#### WHAT YOU WILL DO
Please write out the data that follows, word for word.
(Beginning of GIVEN DATA)
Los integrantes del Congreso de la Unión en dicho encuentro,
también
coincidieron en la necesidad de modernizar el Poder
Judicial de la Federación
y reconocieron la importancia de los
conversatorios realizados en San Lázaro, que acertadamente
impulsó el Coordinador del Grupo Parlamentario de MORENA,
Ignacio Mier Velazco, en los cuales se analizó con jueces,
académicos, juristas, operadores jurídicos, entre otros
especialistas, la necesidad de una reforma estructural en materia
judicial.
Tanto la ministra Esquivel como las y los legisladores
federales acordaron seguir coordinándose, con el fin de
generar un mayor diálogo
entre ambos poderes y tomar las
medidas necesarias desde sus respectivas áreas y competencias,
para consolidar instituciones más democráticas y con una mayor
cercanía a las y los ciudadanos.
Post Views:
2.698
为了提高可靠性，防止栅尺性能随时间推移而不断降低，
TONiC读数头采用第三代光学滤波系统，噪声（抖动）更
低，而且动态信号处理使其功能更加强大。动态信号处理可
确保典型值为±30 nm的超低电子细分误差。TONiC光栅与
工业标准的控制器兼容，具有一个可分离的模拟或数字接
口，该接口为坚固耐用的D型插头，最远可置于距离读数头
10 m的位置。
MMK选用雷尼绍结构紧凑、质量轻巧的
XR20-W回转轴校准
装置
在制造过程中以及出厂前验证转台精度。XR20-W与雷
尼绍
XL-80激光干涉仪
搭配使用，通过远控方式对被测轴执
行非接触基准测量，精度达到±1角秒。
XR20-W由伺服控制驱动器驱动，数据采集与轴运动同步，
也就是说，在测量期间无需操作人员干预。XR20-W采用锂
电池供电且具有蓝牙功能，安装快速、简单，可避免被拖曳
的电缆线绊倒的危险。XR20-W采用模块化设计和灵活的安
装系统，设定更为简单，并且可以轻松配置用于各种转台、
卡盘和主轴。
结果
(End of GIVEN DATA)
#### EXERCISE RESULT
Los integrantes del Congreso de la Unión en dicho encuentro,
también
coincidieron en la necesidad de modernizar el Poder
Judicial de la Federación
y reconocieron la importancia de los
conversatorios realizados en San Lázaro, que acertadamente
impulsó el Coordinador del Grupo Parlamentario de MORENA,
Ignacio Mier Velazco, en los cuales se analizó con jueces,
académicos, juristas, operadores jurídicos, entre otros
especialistas, la necesidad de una reforma estructural en materia
judicial.
Tanto la ministra Esquivel como las y los legisladores
federales acordaron seguir coordinándose, con el fin de
generar un mayor diálogo
entre ambos poderes y tomar las
medidas necesarias desde sus respectivas áreas y competencias,
para consolidar instituciones más democráticas y con una mayor
cercanía a las y los ciudadanos.
Post Views:
2.698
为了提高可靠性，防止栅尺性能随时间推移而不断降低，
TONiC读数头采用第三代光学滤波系统，噪声（抖动）更
低，而且动态信号处理使其功能更加强大。动态信号处理可
确保典型值为±30 nm的超低电子细分误差。TONiC光栅与
工业标准的控制器兼容，具有一个可分离的模拟或数字接
口，该接口为坚固耐用的D型插头，最远可置于距离读数头
10 m的位置。
MMK选用雷尼绍结构紧凑、质量轻巧的
XR20-W回转轴校准
装置
在制造过程中以及出厂前验证转台精度。XR20-W与雷
尼绍
XL-80激光干涉仪
搭配使用，通过远控方式对被测轴执
行非接触基准测量，精度达到±1角秒。
XR20-W由伺服控制驱动器驱动，数据采集与轴运动同步，
也就是说，在测量期间无需操作人员干预。XR20-W采用锂
电池供电且具有蓝牙功能，安装快速、简单，可避免被拖曳
的电缆线绊倒的危险。XR20-W采用模块化设计和灵活的安
装系统，设定更为简单，并且可以轻松配置用于各种转台、
卡盘和主轴。
结果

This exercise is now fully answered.